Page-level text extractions
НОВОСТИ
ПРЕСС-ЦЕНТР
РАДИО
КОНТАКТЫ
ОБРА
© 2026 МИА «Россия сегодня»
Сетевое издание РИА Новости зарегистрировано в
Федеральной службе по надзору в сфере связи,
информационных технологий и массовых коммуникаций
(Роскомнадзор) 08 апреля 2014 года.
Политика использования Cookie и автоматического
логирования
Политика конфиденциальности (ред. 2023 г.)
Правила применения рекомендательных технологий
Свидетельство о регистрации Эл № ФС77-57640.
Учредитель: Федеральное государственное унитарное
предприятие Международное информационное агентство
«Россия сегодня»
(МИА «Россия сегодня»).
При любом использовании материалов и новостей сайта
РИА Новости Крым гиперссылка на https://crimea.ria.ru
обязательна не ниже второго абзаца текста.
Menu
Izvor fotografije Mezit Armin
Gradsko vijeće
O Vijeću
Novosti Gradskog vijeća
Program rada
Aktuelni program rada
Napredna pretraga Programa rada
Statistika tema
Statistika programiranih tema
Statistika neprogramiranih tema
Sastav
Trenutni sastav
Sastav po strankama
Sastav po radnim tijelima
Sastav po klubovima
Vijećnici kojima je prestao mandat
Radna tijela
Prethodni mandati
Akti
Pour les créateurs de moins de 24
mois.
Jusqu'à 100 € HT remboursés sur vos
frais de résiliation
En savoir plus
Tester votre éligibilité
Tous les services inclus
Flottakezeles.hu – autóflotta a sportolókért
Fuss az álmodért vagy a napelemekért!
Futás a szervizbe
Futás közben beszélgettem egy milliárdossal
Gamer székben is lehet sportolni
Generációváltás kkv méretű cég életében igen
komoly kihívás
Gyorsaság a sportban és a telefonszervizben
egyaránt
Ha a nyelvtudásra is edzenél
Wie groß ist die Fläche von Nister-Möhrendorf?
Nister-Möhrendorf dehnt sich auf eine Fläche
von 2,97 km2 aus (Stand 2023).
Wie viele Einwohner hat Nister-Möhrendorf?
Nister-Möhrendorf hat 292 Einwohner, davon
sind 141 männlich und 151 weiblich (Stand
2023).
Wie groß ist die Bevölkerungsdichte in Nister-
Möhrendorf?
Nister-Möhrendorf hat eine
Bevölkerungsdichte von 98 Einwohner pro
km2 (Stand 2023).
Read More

Work request – Copy every entry above word for word.

Response to this task –
НОВОСТИ
ПРЕСС-ЦЕНТР
РАДИО
КОНТАКТЫ
ОБРА
© 2026 МИА «Россия сегодня»
Сетевое издание РИА Новости зарегистрировано в
Федеральной службе по надзору в сфере связи,
информационных технологий и массовых коммуникаций
(Роскомнадзор) 08 апреля 2014 года.
Политика использования Cookie и автоматического
логирования
Политика конфиденциальности (ред. 2023 г.)
Правила применения рекомендательных технологий
Свидетельство о регистрации Эл № ФС77-57640.
Учредитель: Федеральное государственное унитарное
предприятие Международное информационное агентство
«Россия сегодня»
(МИА «Россия сегодня»).
При любом использовании материалов и новостей сайта
РИА Новости Крым гиперссылка на https://crimea.ria.ru
обязательна не ниже второго абзаца текста.
Menu
Izvor fotografije Mezit Armin
Gradsko vijeće
O Vijeću
Novosti Gradskog vijeća
Program rada
Aktuelni program rada
Napredna pretraga Programa rada
Statistika tema
Statistika programiranih tema
Statistika neprogramiranih tema
Sastav
Trenutni sastav
Sastav po strankama
Sastav po radnim tijelima
Sastav po klubovima
Vijećnici kojima je prestao mandat
Radna tijela
Prethodni mandati
Akti
Pour les créateurs de moins de 24
mois.
Jusqu'à 100 € HT remboursés sur vos
frais de résiliation
En savoir plus
Tester votre éligibilité
Tous les services inclus
Flottakezeles.hu – autóflotta a sportolókért
Fuss az álmodért vagy a napelemekért!
Futás a szervizbe
Futás közben beszélgettem egy milliárdossal
Gamer székben is lehet sportolni
Generációváltás kkv méretű cég életében igen
komoly kihívás
Gyorsaság a sportban és a telefonszervizben
egyaránt
Ha a nyelvtudásra is edzenél
Wie groß ist die Fläche von Nister-Möhrendorf?
Nister-Möhrendorf dehnt sich auf eine Fläche
von 2,97 km2 aus (Stand 2023).
Wie viele Einwohner hat Nister-Möhrendorf?
Nister-Möhrendorf hat 292 Einwohner, davon
sind 141 männlich und 151 weiblich (Stand
2023).
Wie groß ist die Bevölkerungsdichte in Nister-
Möhrendorf?
Nister-Möhrendorf hat eine
Bevölkerungsdichte von 98 Einwohner pro
km2 (Stand 2023).
Read More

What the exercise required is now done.